*** Begin section ***
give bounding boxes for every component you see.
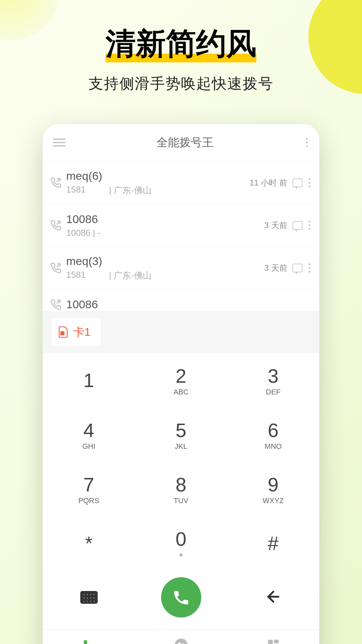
key-0[interactable]: 0+ <box>135 516 227 571</box>
message-icon[interactable] <box>293 178 303 187</box>
call-number: 1581 <box>66 270 86 281</box>
dial-action-row <box>43 571 319 630</box>
key-star[interactable]: * <box>43 516 135 571</box>
key-4[interactable]: 4GHI <box>43 408 135 462</box>
contacts-icon <box>174 638 188 644</box>
key-2[interactable]: 2ABC <box>135 353 227 408</box>
sim-icon <box>58 326 68 338</box>
call-time: 3 天前 <box>264 263 287 273</box>
dial-keypad: 1 2ABC 3DEF 4GHI 5JKL 6MNO 7PQRS 8TUV 9W… <box>43 353 319 571</box>
key-6[interactable]: 6MNO <box>227 408 319 462</box>
app-header: 全能拨号王 <box>43 124 319 161</box>
message-icon[interactable] <box>293 221 303 230</box>
phone-frame: 全能拨号王 meq(6) 1581 | 广东-佛山 11 小时 前 <box>43 124 319 644</box>
call-log-item[interactable]: 10086 10086 | - 3 天前 <box>43 204 319 246</box>
item-more-icon[interactable] <box>307 219 312 231</box>
key-7[interactable]: 7PQRS <box>43 462 135 516</box>
call-log-item[interactable]: 10086 <box>43 289 319 311</box>
grid-icon <box>266 638 280 644</box>
svg-rect-1 <box>63 332 64 333</box>
key-8[interactable]: 8TUV <box>135 462 227 516</box>
key-3[interactable]: 3DEF <box>227 353 319 408</box>
phone-icon <box>82 638 96 644</box>
app-title: 全能拨号王 <box>66 135 305 150</box>
key-5[interactable]: 5JKL <box>135 408 227 462</box>
call-log-item[interactable]: meq(3) 1581 | 广东-佛山 3 天前 <box>43 246 319 289</box>
call-contact-name: 10086 <box>66 298 312 311</box>
call-time: 11 小时 前 <box>249 177 287 188</box>
svg-point-4 <box>175 638 188 644</box>
headline-subtitle: 支持侧滑手势唤起快速拨号 <box>0 74 362 94</box>
headline-title: 清新简约风 <box>106 23 256 64</box>
call-time: 3 天前 <box>264 220 287 231</box>
sim-chip[interactable]: 卡1 <box>52 318 101 346</box>
call-number: 1581 <box>66 184 86 196</box>
svg-rect-7 <box>268 640 273 644</box>
outgoing-call-icon <box>50 220 62 231</box>
call-location: | 广东-佛山 <box>109 270 152 281</box>
svg-rect-8 <box>274 640 279 643</box>
item-more-icon[interactable] <box>307 262 312 274</box>
svg-rect-3 <box>63 334 64 335</box>
outgoing-call-icon <box>50 177 62 189</box>
keyboard-icon[interactable] <box>80 591 98 604</box>
bottom-nav: 电话 联系人 更多功能 <box>43 630 319 644</box>
key-1[interactable]: 1 <box>43 353 135 408</box>
nav-contacts[interactable]: 联系人 <box>135 630 227 644</box>
outgoing-call-icon <box>50 262 62 274</box>
nav-phone[interactable]: 电话 <box>43 630 135 644</box>
call-log-list: meq(6) 1581 | 广东-佛山 11 小时 前 10086 10086 … <box>43 161 319 311</box>
call-number: 10086 | - <box>66 228 101 238</box>
svg-rect-2 <box>61 334 62 335</box>
sim-selector-bar: 卡1 <box>43 311 319 353</box>
call-contact-name: 10086 <box>66 213 264 226</box>
svg-rect-0 <box>61 332 62 333</box>
call-log-item[interactable]: meq(6) 1581 | 广东-佛山 11 小时 前 <box>43 161 319 204</box>
call-button[interactable] <box>161 577 201 618</box>
call-location: | 广东-佛山 <box>109 184 152 196</box>
key-9[interactable]: 9WXYZ <box>227 462 319 516</box>
call-contact-name: meq(6) <box>66 169 250 182</box>
outgoing-call-icon <box>50 299 62 310</box>
call-contact-name: meq(3) <box>66 255 264 268</box>
nav-more[interactable]: 更多功能 <box>227 630 319 644</box>
message-icon[interactable] <box>293 264 303 272</box>
sim-label: 卡1 <box>73 324 91 340</box>
more-options-icon[interactable] <box>305 137 309 149</box>
item-more-icon[interactable] <box>307 177 312 189</box>
backspace-icon[interactable] <box>264 588 282 607</box>
hamburger-icon[interactable] <box>53 139 66 147</box>
key-hash[interactable]: # <box>227 516 319 571</box>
*** End section ***
* _Aim of the exercise_:
Wherever the string "headline" occurs in the entries, copy that whole line.

* _Output below_:
headline-subtitle: 支持侧滑手势唤起快速拨号 <box>0 74 362 94</box>
headline-title: 清新简约风 <box>106 23 256 64</box>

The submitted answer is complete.